Just like you need a physical to play sports in high school, before you can be cleared to fly a plane you need to be deemed “in good health” by an Airman Medical Examiner designated by the FAA.

  1. Learn the basics.

Before anyone is going to let you hop into a plane and fly it, you’re going to need to learn a lot about piloting. On top of all of the work you’re assigned during your ground course, it’s also a good idea to broaden your pool of knowledge with any informational materials you can get your hands on.

  1. Fly.

Once you’ve learned all of the basics and fundamentals of piloting, it’s time to put those lessons into action in the air. The FAA mandates that all student pilots undergo at least 40 hours of time in the air before you can get your license, and of those 40, at least 20 hours need to be with an instructor. Keep in mind that these are the minimum requirements, and many students spend much more time in the air practicing.

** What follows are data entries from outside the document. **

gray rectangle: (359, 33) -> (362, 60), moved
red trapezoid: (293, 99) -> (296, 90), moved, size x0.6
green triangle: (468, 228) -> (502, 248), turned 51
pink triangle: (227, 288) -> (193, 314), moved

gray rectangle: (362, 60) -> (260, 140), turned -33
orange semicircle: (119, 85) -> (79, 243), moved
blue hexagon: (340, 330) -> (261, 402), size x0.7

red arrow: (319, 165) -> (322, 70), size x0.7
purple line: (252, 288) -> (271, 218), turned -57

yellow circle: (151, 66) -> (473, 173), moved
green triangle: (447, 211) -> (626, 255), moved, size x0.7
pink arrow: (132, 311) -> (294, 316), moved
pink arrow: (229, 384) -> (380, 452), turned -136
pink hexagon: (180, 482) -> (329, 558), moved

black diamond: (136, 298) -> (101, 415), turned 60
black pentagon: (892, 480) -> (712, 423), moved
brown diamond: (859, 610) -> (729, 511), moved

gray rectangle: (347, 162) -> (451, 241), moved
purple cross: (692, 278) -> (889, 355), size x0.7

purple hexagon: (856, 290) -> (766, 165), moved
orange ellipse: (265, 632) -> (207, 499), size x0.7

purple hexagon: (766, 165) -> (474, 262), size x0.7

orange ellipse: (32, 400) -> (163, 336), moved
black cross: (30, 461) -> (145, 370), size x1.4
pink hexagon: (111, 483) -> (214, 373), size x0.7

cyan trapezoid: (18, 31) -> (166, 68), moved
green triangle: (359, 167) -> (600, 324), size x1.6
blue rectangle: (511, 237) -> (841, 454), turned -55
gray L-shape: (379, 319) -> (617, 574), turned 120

In this “flying phase,” there are three important steps:

A. Dual flying – As mentioned, you need to fly for at least 20 hours with an instructor when you’re first beginning to learn.

B. Solo flying – Here’s where you take the reigns and get in some time practicing flying all by yourself.

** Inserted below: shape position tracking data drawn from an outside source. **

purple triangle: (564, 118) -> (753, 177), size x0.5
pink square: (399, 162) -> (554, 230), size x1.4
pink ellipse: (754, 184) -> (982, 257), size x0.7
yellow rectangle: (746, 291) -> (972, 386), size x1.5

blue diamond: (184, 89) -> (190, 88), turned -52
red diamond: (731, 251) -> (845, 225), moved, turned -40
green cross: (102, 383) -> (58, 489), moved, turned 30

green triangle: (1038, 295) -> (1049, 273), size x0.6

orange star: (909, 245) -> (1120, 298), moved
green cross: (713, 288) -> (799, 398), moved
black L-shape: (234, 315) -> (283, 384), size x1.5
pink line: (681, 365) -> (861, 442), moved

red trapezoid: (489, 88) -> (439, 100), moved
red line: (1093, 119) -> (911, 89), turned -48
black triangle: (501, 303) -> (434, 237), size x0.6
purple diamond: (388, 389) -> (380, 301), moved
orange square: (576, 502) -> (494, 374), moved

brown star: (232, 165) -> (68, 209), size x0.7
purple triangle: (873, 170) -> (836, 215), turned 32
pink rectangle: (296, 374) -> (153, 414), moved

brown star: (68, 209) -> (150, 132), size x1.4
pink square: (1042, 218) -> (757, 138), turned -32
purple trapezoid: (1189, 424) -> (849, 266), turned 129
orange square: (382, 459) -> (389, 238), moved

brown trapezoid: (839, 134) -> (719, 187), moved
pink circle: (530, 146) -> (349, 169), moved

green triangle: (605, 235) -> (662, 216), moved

C. Written exam – For part of your examination to earn your license, you need to take a 60 multiple-choice question exam to assess how well you’ve retained from your first lessons.

D. Flight test – The very last step, just like your driving test, is your flight test. You’ll be required to answer questions and then the instructor will board the plane with you to assess your skills.

Flight Safety Tips

Flying in aircrafts wasn’t made for fun, but for fast and easy travel. However, flying thousands of feet in the air can be very stressful, especially when something goes wrong. Thankfully, aircrafts are required by law to follow specific guidelines and standards which makes flying very safe. However, an emergency can happen at any given moment. Be sure to follow these tips to ensure maximum safety during your air flight.

Dress Accordingly

There is no such thing as taking too much precaution when preparing for a flight. One of the best things to do is to travel light and easy. Although it may not may not be ideal or easy, packing only the most important things can save you the energy and hassle of carrying all of your belongings in the event of an emergency. Also be sure to wear comfortable clothing. Although some may say to wear your bulkiest clothing on the plane, this can actually create more hassle if you’re worried about getting up and on your feet quickly. Be sure to wear comfortable clothing and avoid heels, flip flops, and long skirts and dresses. To be ultimately prepared, make sure you have your most important items packed and ready to go with you in the event of an emergency.

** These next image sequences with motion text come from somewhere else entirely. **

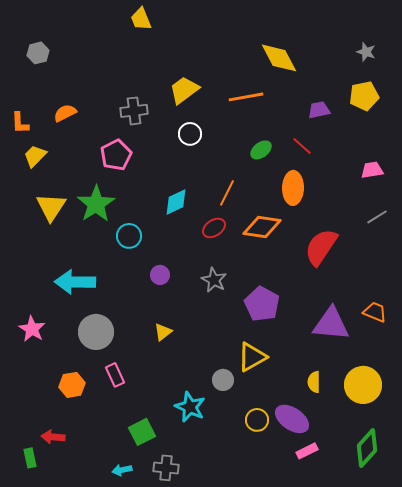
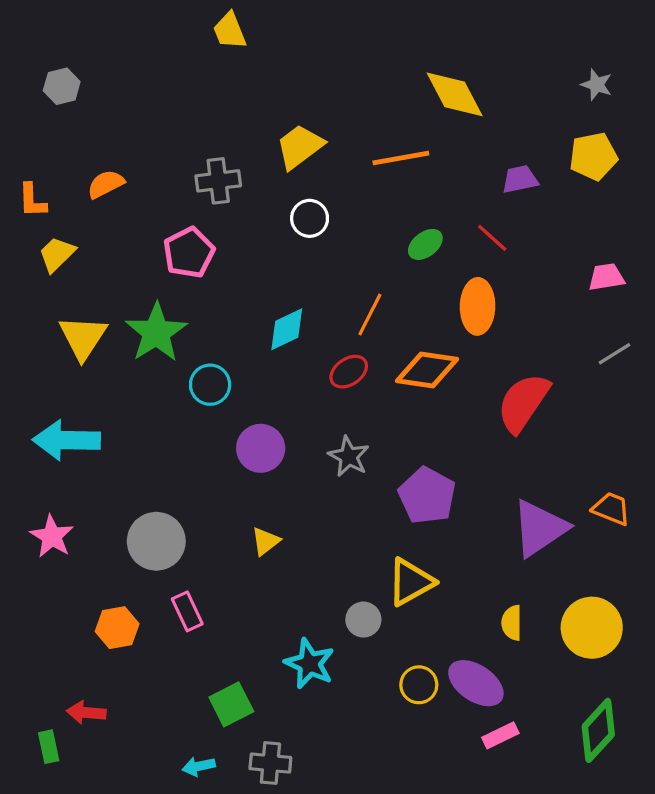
purple circle: (160, 275) -> (261, 448), size x1.5
cyan arrow: (75, 282) -> (67, 440), moved
purple triangle: (331, 324) -> (540, 528), turned -39

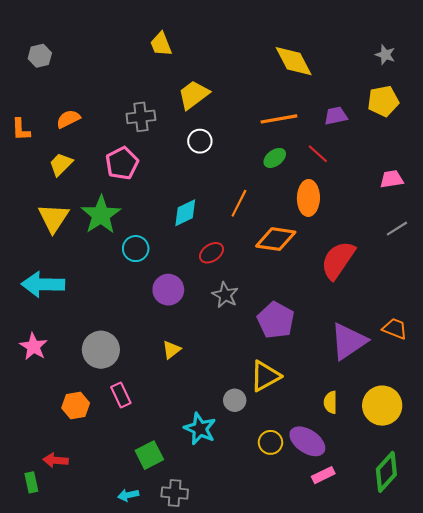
yellow trapezoid: (230, 31) -> (161, 44), moved
orange line: (401, 158) -> (279, 119), moved
yellow trapezoid: (57, 254) -> (61, 164), moved
red ellipse: (349, 372) -> (212, 253), moved

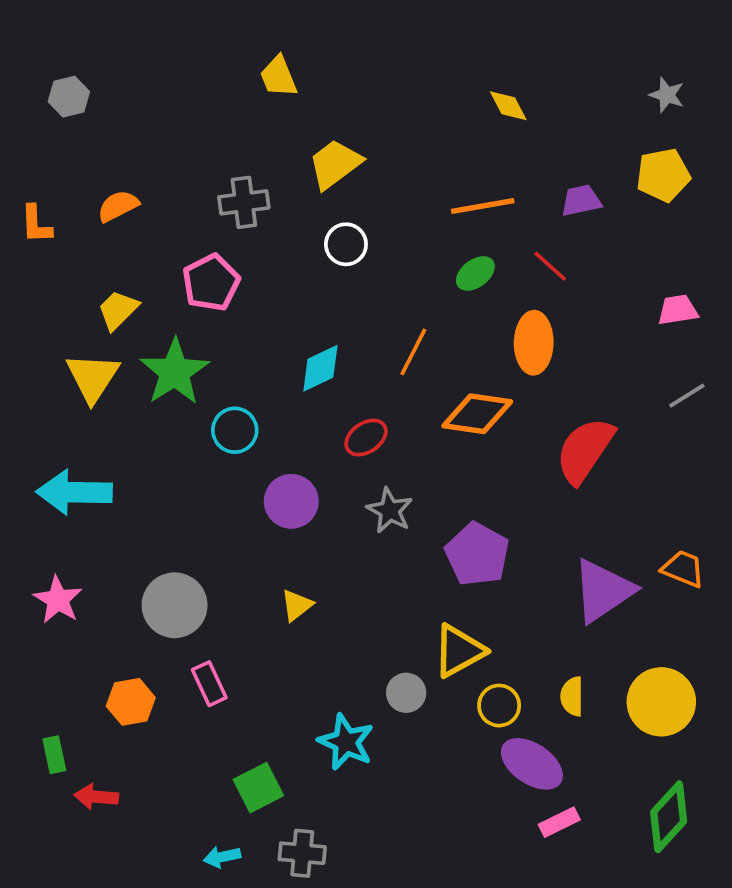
yellow diamond: (294, 61) -> (508, 106), size x0.6
yellow trapezoid: (61, 164) -> (118, 310), moved
yellow circle: (270, 442) -> (499, 706), moved
green rectangle: (31, 482) -> (54, 755), moved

Pay Attention to your Surroundings

When you arrive at the airport be sure to pay close attention to everything going on. For one, you’re in an area filled with tons of people rushing in and out of the airport. You never know what can happen. Get through check-in and security as quickly as possible. When on the plane, be sure to pay close attention to the flight attendants and read through the safety manuals on the plane. Look around and make sure you know where the oxygen masks, floaters and exit doors are. In any case of an emergency be sure you put your oxygen mask first before you help others.

Have a Clear Head

Although trying to find ways to relax on a flight can be a hard thing to do, you must remember to have a clear head and mind at all times. For instance, alcohol is one of the worst things to drink on a plane. For one it’s super expensive and the pressure in the air can cause you to feel more lightheaded and uneasy. If you have a long flight, you may think that popping a Nyquil will help you sleep better, however, in the event of an emergency, the last thing you want to do is be drowsy, dizzy and not know what’s going on. Instead, find natural ways to relax by listening to music, sipping on water, and moving around as much as you can throughout your flight. If anything should happen, you’ll be glad to know you’re alert and ready to go.